Introduction: Les nodules sous épithéliaux dus à la kératoconjonctivite à adénovirus peuvent être source de gêne fonctionnelle visuelle importante justifiant le recours à divers moyens thérapeutiques.
But : Evaluer l’efficacité et la tolérance de l’utilisation de la ciclosporine A à 0.5% topique dans le traitement des nodules sous épithéliaux.
Méthodes : Etude prospective portant sur 37 yeux présentant des nodules sous épithéliaux secondaire à une kératoconjonctivite à adénovirus traités par la ciclosporine A à 0.5% topique. Le recul moyen était de 13 mois.
La ciclosporine A à 0.5% a été d’abord administrée à raison de 4 gouttes par jour pendant 15 jours, ensuite à raison de 2 goutte par jour pendant une durée variable de 15 jours à 6 mois.
Les indications étaient : une corticorésistance, une corticodépendance avec la présence d’un éblouissement persistant ou par l’existence d’une baisse de la vision inférieure ou égale à 5/10 ou d’un astigmatisme>1 dioptrie.
Résultats: Nous avons noté une disparition de l’éblouissement chez tous nos patients ; l’acuité visuelle moyenne finale était de 8/10 et l’astigmatisme cornéen moyen de 0,75 dioptries. L’examen biomicroscopique a montré une diminution en nombre et en densité des nodules sous épithéliaux dès le 15ème jour. Aucune complication locale n’a été observée. Une patiente de 29 ans a cependant signalé la l’apparition de quelques vésicules de zona intercostal peu sévère et rapidement résolutif durant le traitement.
Conclusion : La ciclosporine A topique constitue une alternative efficace et bien tolérée à la corticothérapie dans les nodules sous épithéliaux séquelle de kératoconjonctivite à adénovirus.

Mots Clés
Article

INTRODUCTION :
Les kératoconjonctivites virales à adénovirus peuvent donner des tableaux cliniques variés, dominés en fréquence par les kératoconjonctivites épidémiques.
Au niveau de la conjonctive, l’adénovirus va provoquer un tableau non spécifique de conjonctivite.

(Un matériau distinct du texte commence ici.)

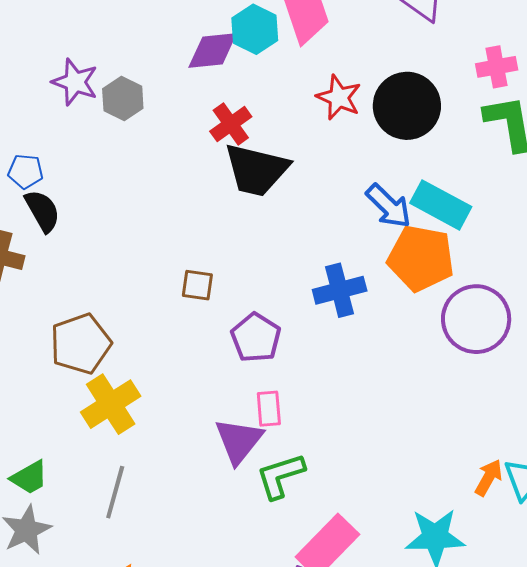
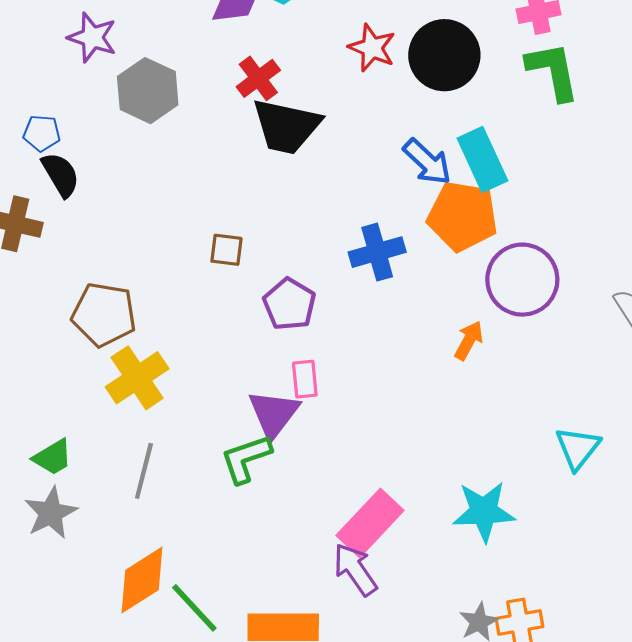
gray hexagon: (123, 98) -> (148, 91), moved, size x1.4
cyan rectangle: (441, 205) -> (482, 159), turned 38
brown pentagon: (81, 344) -> (104, 315), turned 30
green L-shape: (280, 476) -> (246, 459), moved
orange arrow: (489, 478) -> (469, 340), moved

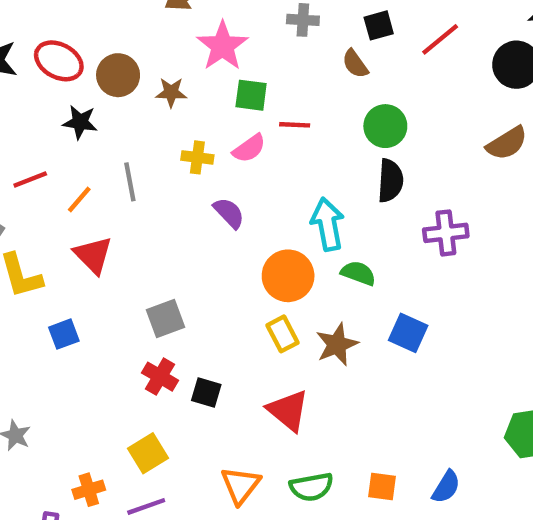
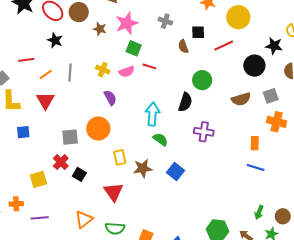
brown circle: (118, 75) -> (79, 12), moved
brown star: (171, 92) -> (100, 29), moved
green circle: (385, 126) -> (202, 80), moved
orange circle: (288, 276) -> (98, 128), moved
yellow square: (148, 453) -> (38, 179), moved

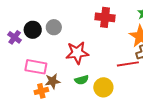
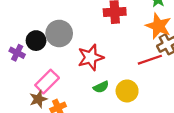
gray circle: (54, 27) -> (59, 33), size x1.5
pink rectangle: (36, 67) -> (47, 82), turned -45
brown star: (53, 81) -> (38, 99), moved

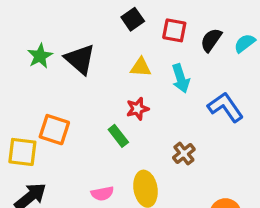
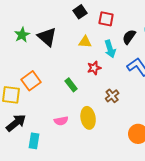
black semicircle: (211, 40) -> (129, 37), moved
red star: (138, 109) -> (94, 68), moved
orange square: (54, 130) -> (31, 81), turned 36

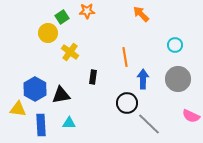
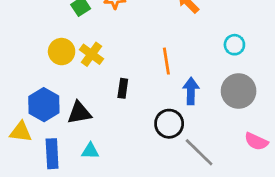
yellow circle: (48, 33) -> (62, 52), moved

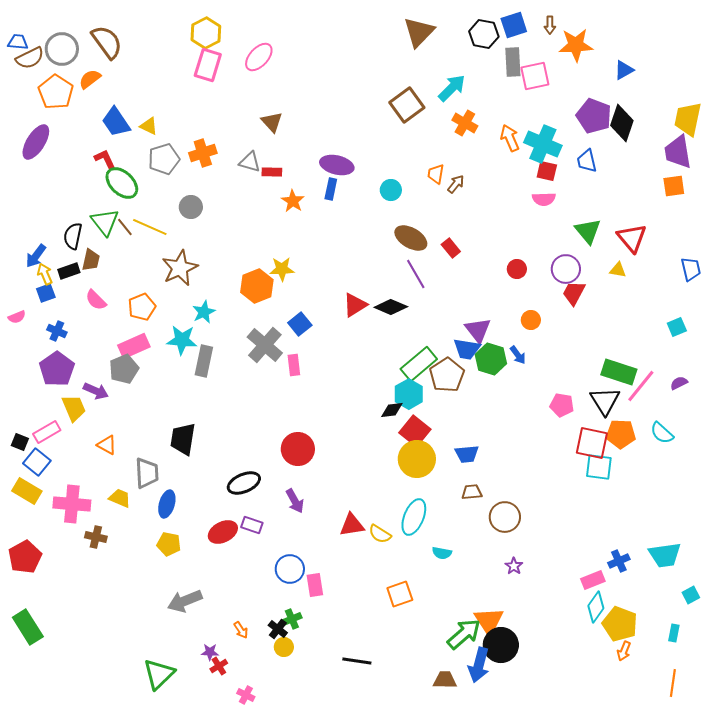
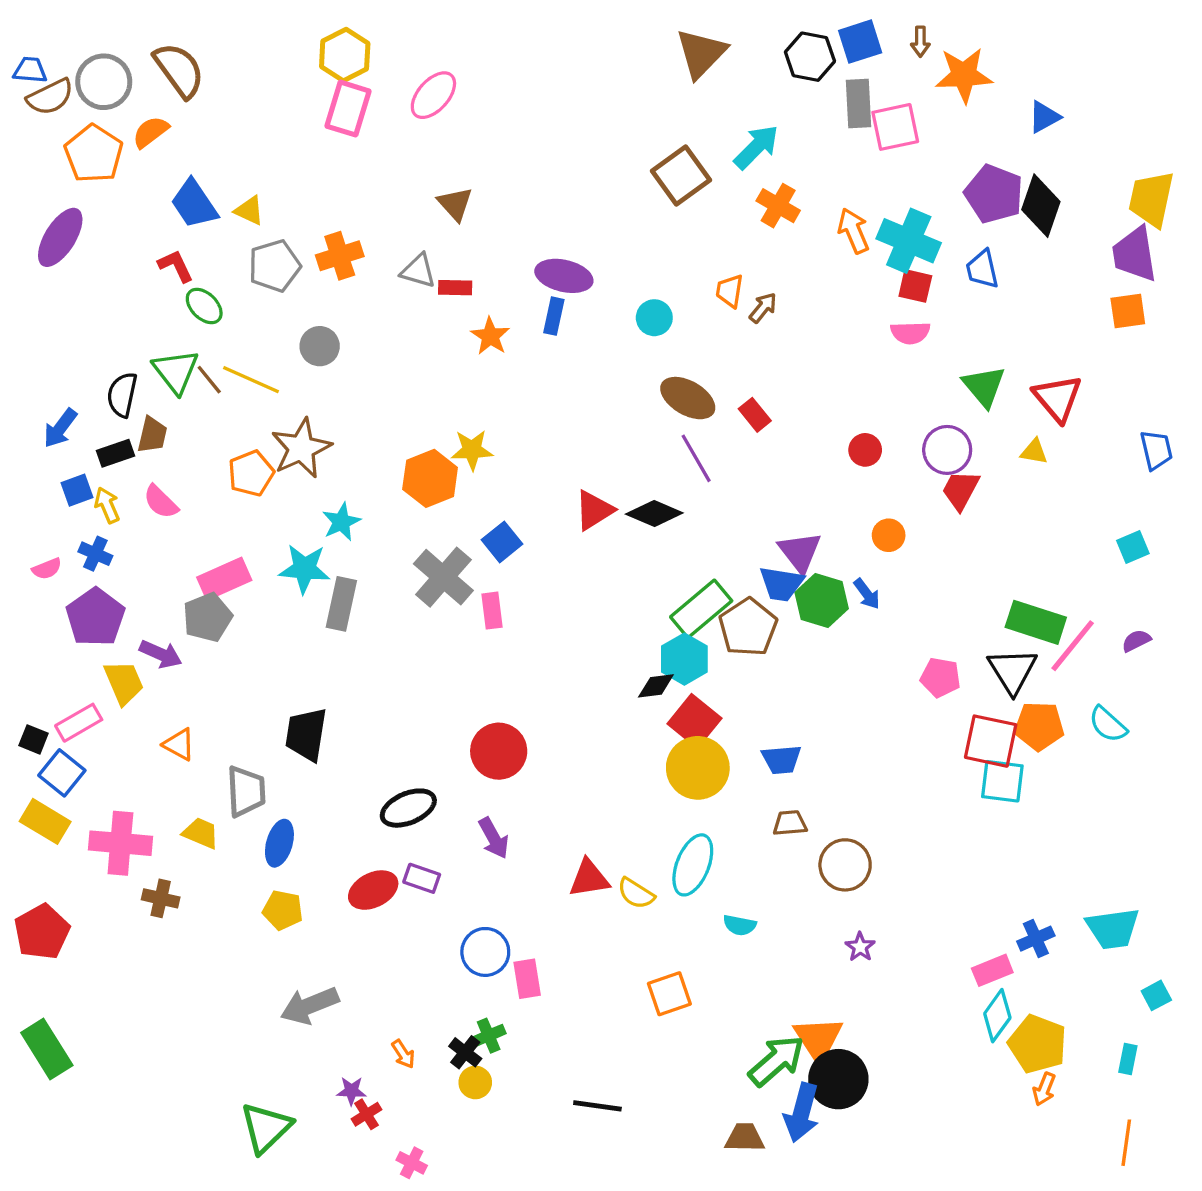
green ellipse: (122, 183) -> (204, 306), size x0.7
yellow arrow: (45, 274) -> (107, 505), moved
orange pentagon: (142, 307) -> (251, 473), moved
pink semicircle: (17, 317) -> (47, 569), moved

Au niveau de la cornée, le virus provoque des dépôts de protéines virales sur la couche de Bowman engendrant une réaction immunitaire contre ces dépôts qui est à l’origine d’infiltrats sous-épithéliaux.
Ces infiltrats sous-épithéliaux peuvent être source de gêne fonctionnelle visuelle importante justifiant le recours à divers moyens thérapeutiques notamment les corticoïdes locaux qui peuvent diminuer le nombre et la densité de ces précipités améliorant ainsi le confort du patient. Mais ce traitement se heurte à certaines difficultés : la corticorésistance et la corticodépendance entrainant une utilisation prolongée des corticoïdes exposant ainsi la patient aux risques de glaucome, de cataracte et d’infection.
Ainsi, du fait soit de la non réponse aux corticoïdes soit à cause des complications fréquentes et parfois graves de la corticothérapie, les immunosuppresseurs essentiellement la ciclosporine A par voie locale représente une alternative thérapeutique efficace et bien tolérée.
Le but de notre étude est d’évaluer l’efficacité et l'innocuité de la cyclosporine A collyre à 0.5% dans le traitement des nodules sous épithéliaux secondaires à la kératoconjonctivite à adénovirus.

METHODES :
Il s’agit d’une étude prospective de 2012 à 2017, effectuée au service A de l’institut Hédi Raies de Tunis. L’échantillon comportait 37 yeux de 22 patients présentant une kératoconjonctivite à adénovirus, avec apparition de nodules sous épithéliaux au delà de 21 jours de la phase aigue.
Tous les patients ont bénéficié d’un examen ophtalmologique complet et nous avons classé les patients comme suit selon :
    L’importance des signes fonctionnels de 1 à 3 (minime, modéré, sévère)
    L’acuité visuelle de loin une AV <6/10, 6-8/10 et>8/10
    Le degré d’astigmatisme soit < 1,1-2 et >2 dioptries de 1à 3
    Les résultats du test de Schirmer: <10mm, 10-15mm, >15 mm de 1 à 3.
    Les résultats du BUT cotés de 1 à 2 selon le temps de rupture du film lacrymal (<10 ou >10 secondes).
    Le comptage des nodules sous épithéliaux coté de 1 à 3 selon leur nombre soit:< 10, entre 10 et 20 ou>20 nodules.
      Nous avons par ailleurs coté de 1 à 2 selon leur sévérité les signes suivants : le siège des nodules : périphérique ou central ; l’importance de l’opacité cornéenne cicatricielle moyenne ou sévère.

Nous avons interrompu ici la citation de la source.